As it is difficult to have a truly original idea, it is not surprising that I found others who wrote about the same topic, and even wrote great interactive simulators or apps.

However I was not fully satisfied with them, **since** **the resources I found mostly ignore the impact of reshuffling**, which is surprisingly impactful on the deck behaviour, and I thought deserved the present blog post!

Some references:

## What is the modifier deck

In **Gloomhaven: Jaws of the Lion**, each time your character attacks, the base amount damage is known, but modified by a card drawn from **your modifier deck**.

Each character has it’s own deck, but they all start with the same cards:

The plus or minus modifier simply add or subtract from the damage done by an attack.

So if your attack inflige 2 damage, and you draw a **+1** **card** from the modifier deck, your attack will do 3 damage, and so on…

The two last one are cards that **void** or **double** the damage done, and they also sport the following symbol:

It indicates that once drawn, those cards cause a reshuffling of the modifier deck.

**A rather important aspect of the deck I will come back to.**

## What are the perks?

The perks are bonus you obtain after completing certain objectives, or level your character.

They are a fun way to improve your fighting abilities in the game, and since I had to select perks for my character, I decided to investigate the real impact of those perks on your character impacts (on the bad guys)!

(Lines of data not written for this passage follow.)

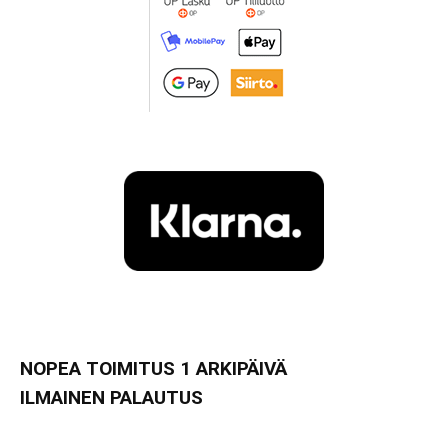
NOPEA TOIMITUS 1 ARKIPÄIVÄ
ILMAINEN PALAUTUS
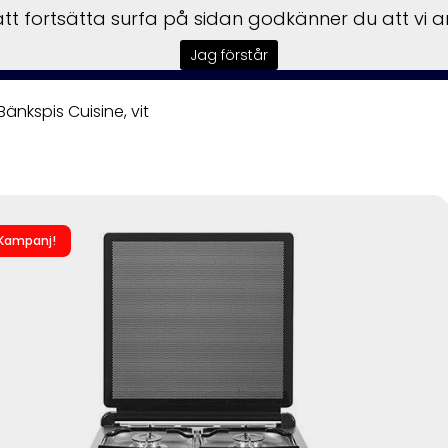
t fortsätta surfa på sidan godkänner du att vi 
sbilar
Båtar
Motorer
Trailer
Honda Power
Till
Jag förstår
Bänkspis Cuisine, vit
Kampanj!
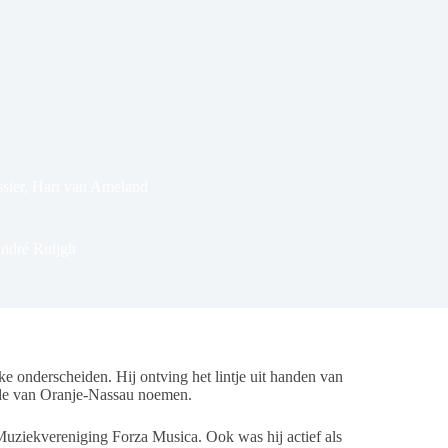
sier
,
Hart van Ameland
André Ruijgh
nderscheiden. Hij ontving het lintje uit handen van
rde van Oranje-Nassau noemen.
an Muziekvereniging Forza Musica. Ook was hij actief als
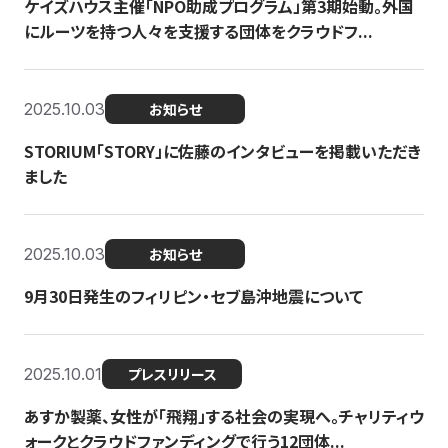
ケイズハウス主催「NPO助成プログラム」第3期始動。外国
にルーツを持つ人々を支援する団体をクラウドフ...
2025.10.03
お知らせ
STORIUM「STORY」に佐藤のインタビューを掲載いただき
ました
2025.10.03
お知らせ
9月30日発生のフィリピン・セブ島沖地震について
2025.10.01
プレスリリース
あすか製薬、女性が「飛翔」する社会の実現へ。チャリティウ
ォークとクラウドファンディングで行う12団体...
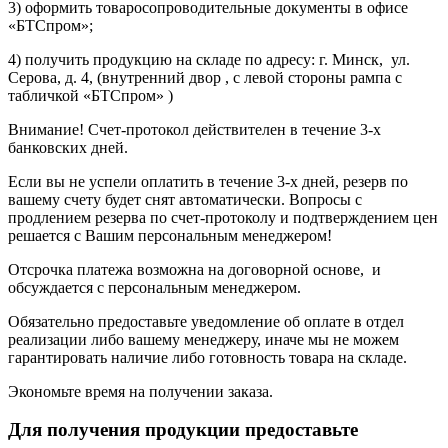
3) оформить товаросопроводительные документы в офисе
«БТСпром»;
4) получить продукцию на складе по адресу: г. Минск, ул.
Серова, д. 4, (внутренний двор , с левой стороны рампа с
табличкой «БТСпром» )
Внимание! Счет-протокол действителен в течение 3-х
банковских дней.
Если вы не успели оплатить в течение 3-х дней, резерв по
вашему счету будет снят автоматически. Вопросы с
продлением резерва по счет-протоколу и подтверждением цен
решается с Вашим персональным менеджером!
Отсрочка платежа возможна на договорной основе, и
обсуждается с персональным менеджером.
Обязательно предоставьте уведомление об оплате в отдел
реализации либо вашему менеджеру, иначе мы не можем
гарантировать наличие либо готовность товара на складе.
Экономьте время на получении заказа.
Для получения продукции предоставьте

**They allow you to alter your modifier deck by adding, or removing, cards.**

Each character has it’s own list of perks to choose from, but many of them are the similar, here is a non-exhaustive list:

- remove four -0 cards from your deck
- remove one -2 card and one +1 card
- Remove two -1 cards
- Replace one +0 Card by a +1 card (with some other effect)
- Replace one +1 Card by a +2 card with some effect
- Replace one +1 card by a +3 card
- add one +2 card (with some effect)

Even when not considering the additional effects (like wounding, poisoning, pushing, disarming, and more) it is not immediately obvious which perk you should start with.

And since you will only get to select a handful of them during the whole campaign, its better to evaluate with care the best ones get first.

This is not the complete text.